Após um solavanco mais forte antes de uma curva enrodilhada da serra algarvia, o caminho tosco e primitivo abriu-se para uma pequena habitação, que junta com o forno de lenha e a casa das alfaias, formava o monte.
À nossa espera estava um homem carregado com o peso da idade,que enquanto coçava a cabeça coroada de branco com uma mão, com a outra açenava com uma boina para o carro.
Após os cumprimentos iniciais, o compadre marreiro levou-nos para a frente da sua casa, onde desfez um pão serrano ainda morno com as mãos e o meu avô cortava uma chouriça em pequenos pedaços.

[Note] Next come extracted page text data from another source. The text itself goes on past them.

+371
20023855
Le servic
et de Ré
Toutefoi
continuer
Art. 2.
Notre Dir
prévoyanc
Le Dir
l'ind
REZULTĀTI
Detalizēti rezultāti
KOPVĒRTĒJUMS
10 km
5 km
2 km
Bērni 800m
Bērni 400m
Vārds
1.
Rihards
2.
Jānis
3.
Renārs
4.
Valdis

Ainda me lembro da primeira vez que visitei o compadre marreiro...comi uma melancia doce como ainda hoje ninguém conseguiu criar igual e grande, tão grande quanto um menino de 6 anos podia ser. Os seus 14 cachorros brincaram comigo a tarde toda perto da barragem, onde o meu avô pescava achegãs e a minha avó lia a revista da burda, arrojando nos pontos rendados que tecia certeiros.
Outra coisa que me recordo perfeitamente é do silêncio.. do silêncio fundo e acalmante do fim do dia. Aquela acalmia que só os pássaros cortando a aragem conseguem produzir.

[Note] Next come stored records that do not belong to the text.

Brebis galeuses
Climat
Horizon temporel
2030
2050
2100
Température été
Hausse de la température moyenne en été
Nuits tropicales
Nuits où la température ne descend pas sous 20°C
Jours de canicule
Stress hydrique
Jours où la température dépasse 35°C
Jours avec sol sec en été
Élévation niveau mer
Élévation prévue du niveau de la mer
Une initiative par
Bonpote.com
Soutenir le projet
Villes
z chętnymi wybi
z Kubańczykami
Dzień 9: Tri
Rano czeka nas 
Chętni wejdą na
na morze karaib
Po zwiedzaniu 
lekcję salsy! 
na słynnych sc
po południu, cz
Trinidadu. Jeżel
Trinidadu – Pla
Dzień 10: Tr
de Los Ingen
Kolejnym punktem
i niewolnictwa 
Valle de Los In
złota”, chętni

Mas naquela tarde nublada e fria, esse silêncio tinha partido. O monte do compadre marreiro estava agora violado pela famosa e demorada autoestrada do sul, a A2. Os pássaros foram substituidos pelas máquinas topo de gama do nosso país em crise, a cortar a neblina,deixando para trás o seu ronronar.
"É verdade compadre carneirinho, hoje as pernas já não carregam o peso do trabalho, as mãos não querem trémulas aceitar as tarefas de anteontem..e a vista? ai, essa preguiçosa foge-me no escuro, e esconde-se do longe. Já nem dar uns tiritos posso dar... Lembra-se quando iamos ao raiar do sol para o covão da águia, bater tudo até ao penedo do buraco? Era fartura de coelhos e perdizes... fartura mesmo menino - virando-se para mim - o seu avó tinha que voltar mais que uma vez ao carro para poder continuar."
Os seu olhos pareciam os meus, segundo dizem, quando abraço o mar com o vocabulário limitado que um Homem pode ter...brilhavam, faziam inveja à lua.
"Agora? Agora Passo os dias sentado aqui à soleira, depois de dar de comer às galinhas. Porque sempre cai bem um frango na bucha de quando em vez. E daqui consigo ver as caras de quem conduz os carros que passam ali em cima... um atrás do outro... uns a fumar, outros a falar ao telefone, outros a discutir, a falar...isto vê se de tudo. Mas o curioso é que vão todos sempre com o mesmo olhar...gazeado, fixo em frente, quase sem vida. Tudo passa tão rápido que eu acho que eles nem sabem para onde vão. Eu cá não!!
Passo aqui do meu lado, olhando para cada pedra do caminho, observando como se curvam os arbustos que crescem a cada dia, disfrutando do caminho, conversando com o lugar."
A vida passou tão rápida como os carros na autoestrada, e finalmente percebo, que o importante é mesmo a viagem...o destino, esse são todas as pequenas coisas, aventuras e desventuras, amores e desamores,alegrias e tristezas.
Hoje o compadre marreiro já faleceu, e o seu mõnte está abandonado... talvez o reconheçam da próxima vez que trilharem a autoestrada a caminho do sul.. ele está lá, como tantos outros. Progredimos, somos uma especie brilhante, mas infelizmente o progresso não nos trouxe a evolução. Estamos vazios, secos por dentro.
Eu? Nunca mais me esqueci desta conversa, e relembro-a cada vez que visito o meu avô, agora coleccionador de estrelas cadentes...e nunca mais gostei de ir pela auto estrada.